Strong carbon reductions will be a boon for our economy and climate


By leading the nation in reducing climate disruption-causing carbon pollution, New Hampshire along with the other Regional Greenhouse Gas Initiative (RGGI) states have already achieved public health benefits exceeding $10 billion, more than $2.9 billion in new economic value, and more than 30,000 new job-years of work throughout the region thanks to the program. Now, New Hampshire has an opportunity to build on RGGI’s track record of success by setting an example for the other RGGI states to follow.

Currently, RGGI is determining the future of the program as it explores possible paths to reduce carbon pollution in the region through 2030. Critically, all of the states involved in RGGI – the nation’s first regional program to limit carbon pollution from power plants – have already set ambitious economy-wide goals to reduce carbon pollution through 2030, and now they need the regional support to make those pledges a reality.

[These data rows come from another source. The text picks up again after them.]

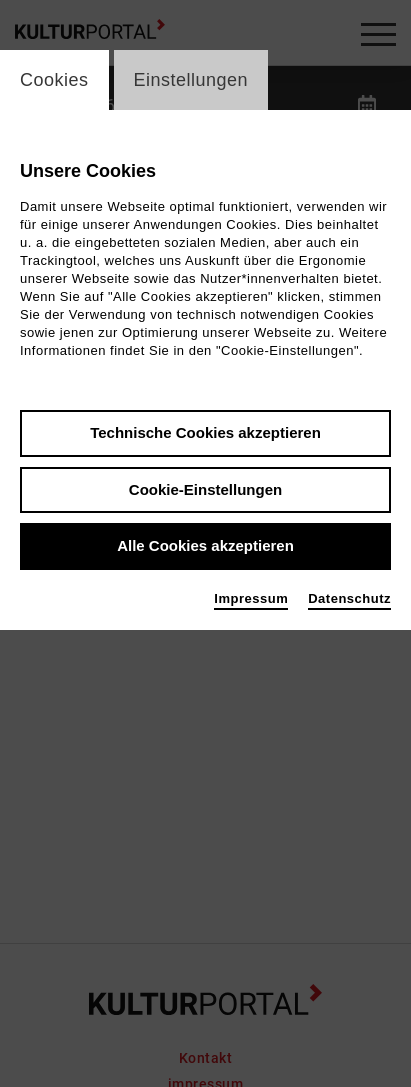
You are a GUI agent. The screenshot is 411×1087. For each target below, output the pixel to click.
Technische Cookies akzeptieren (205, 432)
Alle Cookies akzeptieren (205, 545)
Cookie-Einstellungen (205, 489)
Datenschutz (349, 598)
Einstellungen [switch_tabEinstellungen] (191, 80)
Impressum (251, 598)
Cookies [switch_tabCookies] (54, 80)
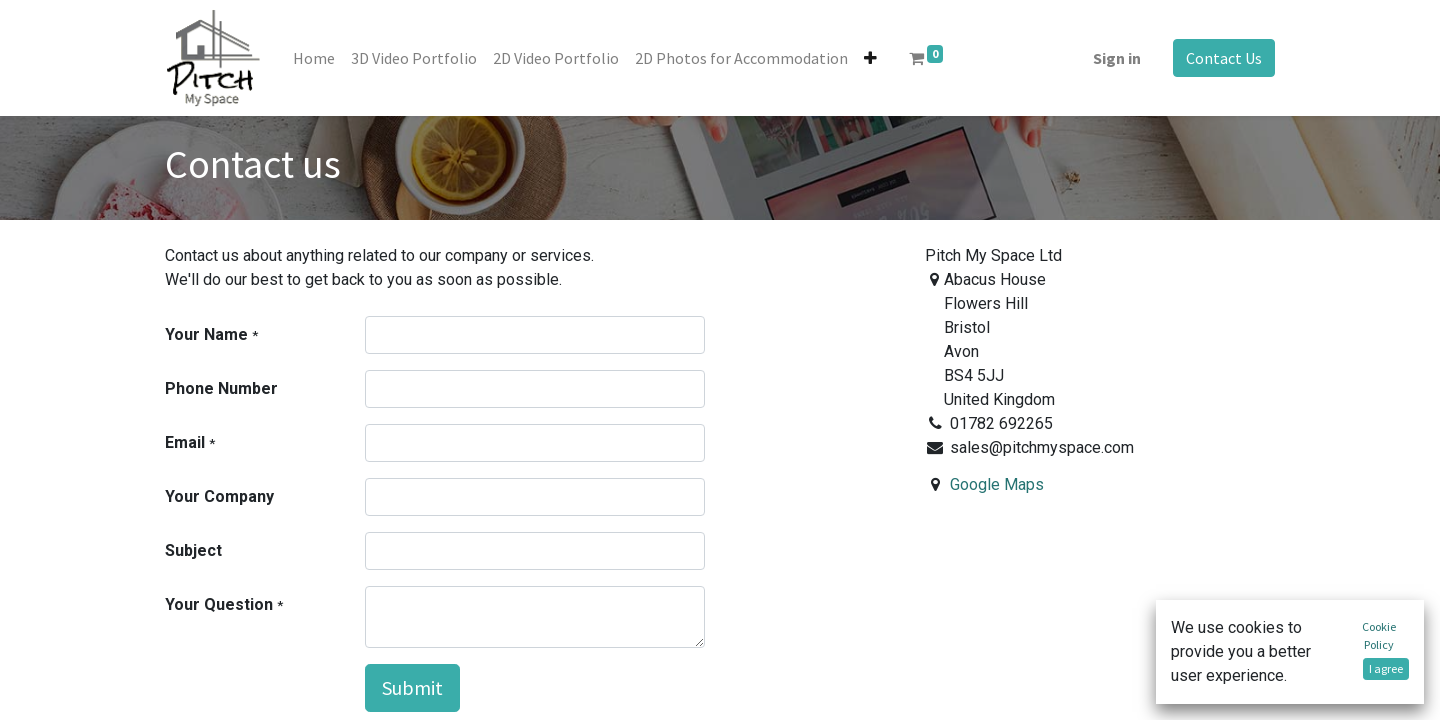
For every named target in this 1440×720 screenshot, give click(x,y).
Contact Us (1224, 58)
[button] (870, 58)
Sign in (1117, 58)
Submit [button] (412, 687)
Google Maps (997, 484)
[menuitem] (314, 58)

This process is vital to the economic future of the region as it charts a course for carbon pollution reduction that inevitably, power producers in all RGGI states must meet.

According to the report, “Investment of RGGI Proceeds Through 2013,” utility customers in New Hampshire received $9.7 million in direct bill assistance. The funds also helped to weatherize 444 income-eligible homes, complete with a heating system if theirs had failed, and upgraded 455 business and municipalities to highly efficient equipment. The projected lifetime energy savings of these upgrades is expected to be roughly $83 million.

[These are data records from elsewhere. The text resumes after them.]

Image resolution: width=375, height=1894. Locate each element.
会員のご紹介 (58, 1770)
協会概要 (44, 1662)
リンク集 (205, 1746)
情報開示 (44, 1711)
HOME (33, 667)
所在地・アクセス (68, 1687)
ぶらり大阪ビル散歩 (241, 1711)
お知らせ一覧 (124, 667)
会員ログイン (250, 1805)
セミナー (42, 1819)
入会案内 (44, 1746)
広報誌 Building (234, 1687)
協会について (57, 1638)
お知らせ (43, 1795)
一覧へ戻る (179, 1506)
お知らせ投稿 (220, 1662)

But if we’re to continue this good work, we need to up the ante. Initial analysis by Synapse Energy Economics shows that the RGGI states must achieve at least a 5 percent reduction in carbon pollution from power plants annually from 2020 levels through to 2030 in order to meet their carbon reduction pledges.

According to the Synapse report, achieving states’ 2030 goals in the most cost-effective manner, including reducing power sector emissions by half between 2020 and 2030 would generate about $2 billion in energy savings for consumers in the region and create nearly 5,900 job-years throughout the state.

It is critical that New Hampshire and the RGGI states continue to advocate for a future program structure that will help them meet their state climate goals, reducing pollution from power plants at least 5 percent annually from 2020 levels through 2030.

In so doing, RGGI will give its participating states the necessary tools to make deeper investments in clean energy, energy efficiency and other critical programs while rolling back carbon pollution. Additionally, a strong commitment to carbon pollution reduction gives clean energy developers the market certainty they need to continue moving forward with large renewable energy projects in the region.

New Hampshire and the RGGI region have the opportunity to set the gold standard for the nation in the struggle to turn back the clock on climate pollution. 

Cathy Corkery is New Hampshire chapter director for the Sierra Club.